▶ _Information provided_
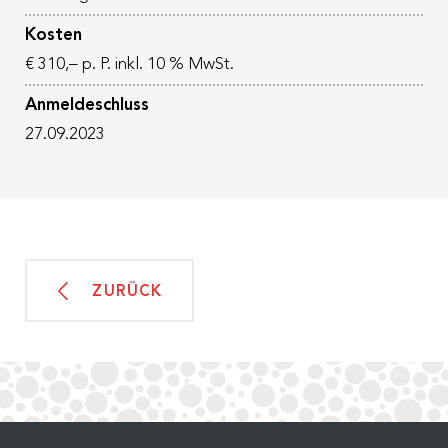
Kosten
€ 310,– p. P. inkl. 10 % MwSt.
Anmeldeschluss
27.09.2023
ZURÜCK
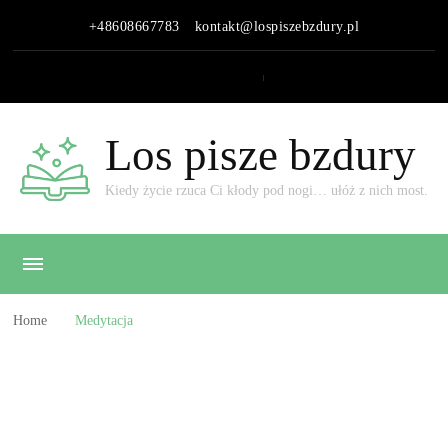
+48608667783
kontakt@lospiszebzdury.pl
Los pisze bzdury
Kiedy życie rzuca Ci kłody pod nogi… ułóż z nich most.
Home
Medytacja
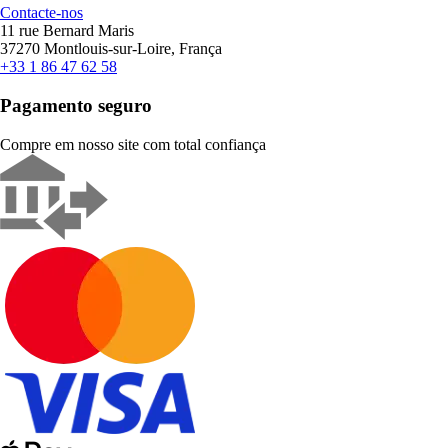
Contacte-nos
11 rue Bernard Maris
37270 Montlouis-sur-Loire, França
+33 1 86 47 62 58
Pagamento seguro
Compre em nosso site com total confiança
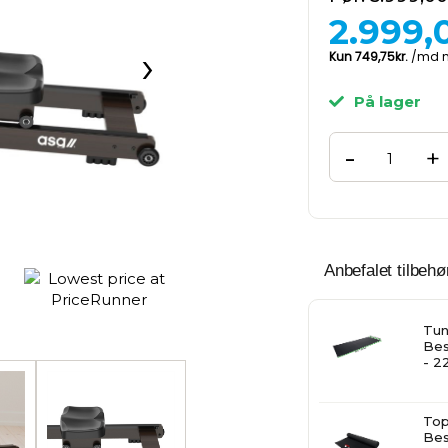
2.999,
›
På lager
-
+
Anbefalet tilbehør
Tun
Bes
- 2
Top
Bes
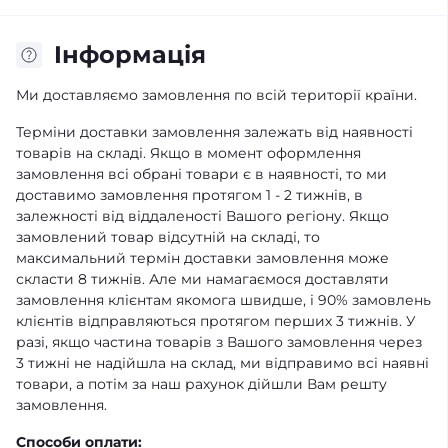
Iнформація
Ми доставляємо замовлення по всій території країни.
Терміни доставки замовлення залежать від наявності
товарів на складі. Якщо в момент оформлення
замовлення всі обрані товари є в наявності, то ми
доставимо замовлення протягом 1 - 2 тижнів, в
залежності від віддаленості Вашого регіону. Якщо
замовлений товар відсутній на складі, то
максимальний термін доставки замовлення може
скласти 8 тижнів. Але ми намагаємося доставляти
замовлення клієнтам якомога швидше, і 90% замовлень
клієнтів відправляються протягом перших 3 тижнів. У
разі, якщо частина товарів з Вашого замовлення через
3 тижні не надійшла на склад, ми відправимо всі наявні
товари, а потім за наш рахунок дійшли Вам решту
замовлення.
Способи оплати:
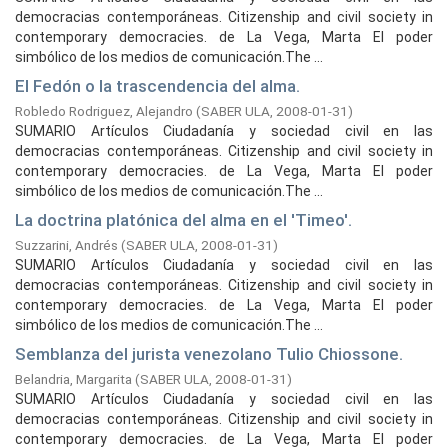
democracias contemporáneas. Citizenship and civil society in
contemporary democracies. de La Vega, Marta El poder
simbólico de los medios de comunicación.The ...
El Fedón o la trascendencia del alma.
Robledo Rodriguez, Alejandro
(
SABER ULA,
2008-01-31
)
SUMARIO Artículos Ciudadanía y sociedad civil en las
democracias contemporáneas. Citizenship and civil society in
contemporary democracies. de La Vega, Marta El poder
simbólico de los medios de comunicación.The ...
La doctrina platónica del alma en el 'Timeo'.
Suzzarini, Andrés
(
SABER ULA,
2008-01-31
)
SUMARIO Artículos Ciudadanía y sociedad civil en las
democracias contemporáneas. Citizenship and civil society in
contemporary democracies. de La Vega, Marta El poder
simbólico de los medios de comunicación.The ...
Semblanza del jurista venezolano Tulio Chiossone.
Belandria, Margarita
(
SABER ULA,
2008-01-31
)
SUMARIO Artículos Ciudadanía y sociedad civil en las
democracias contemporáneas. Citizenship and civil society in
contemporary democracies. de La Vega, Marta El poder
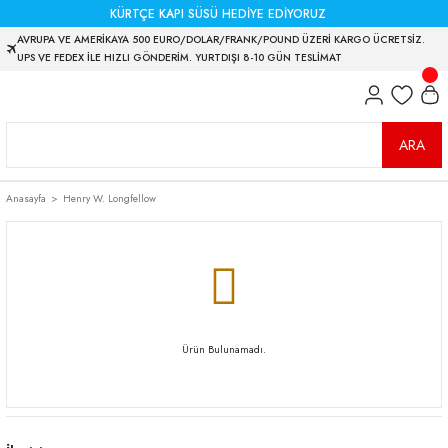
KÜRTÇE KAPI SÜSÜ HEDİYE EDİYORUZ
AVRUPA VE AMERİKAYA 500 EURO/DOLAR/FRANK/POUND ÜZERİ KARGO ÜCRETSİZ.
UPS VE FEDEX İLE HIZLI GÖNDERİM. YURTDIŞI 8-10 GÜN TESLİMAT
ARA
Anasayfa
Henry W. Longfellow
Ürün Bulunamadı.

▶ _Problem to solve_
Above are the records. Copy only the lines from the one with "Compre em nosso site com total confiança" through the one with "товарів на складі. Якщо в момент оформлення", exactly, with no pictures.

▶ _Response to the exercise_
Compre em nosso site com total confiança
2.999,
›
På lager
-
+
Anbefalet tilbehør
Tun
Bes
- 2
Top
Bes
Iнформація
Ми доставляємо замовлення по всій території країни.
Терміни доставки замовлення залежать від наявності
товарів на складі. Якщо в момент оформлення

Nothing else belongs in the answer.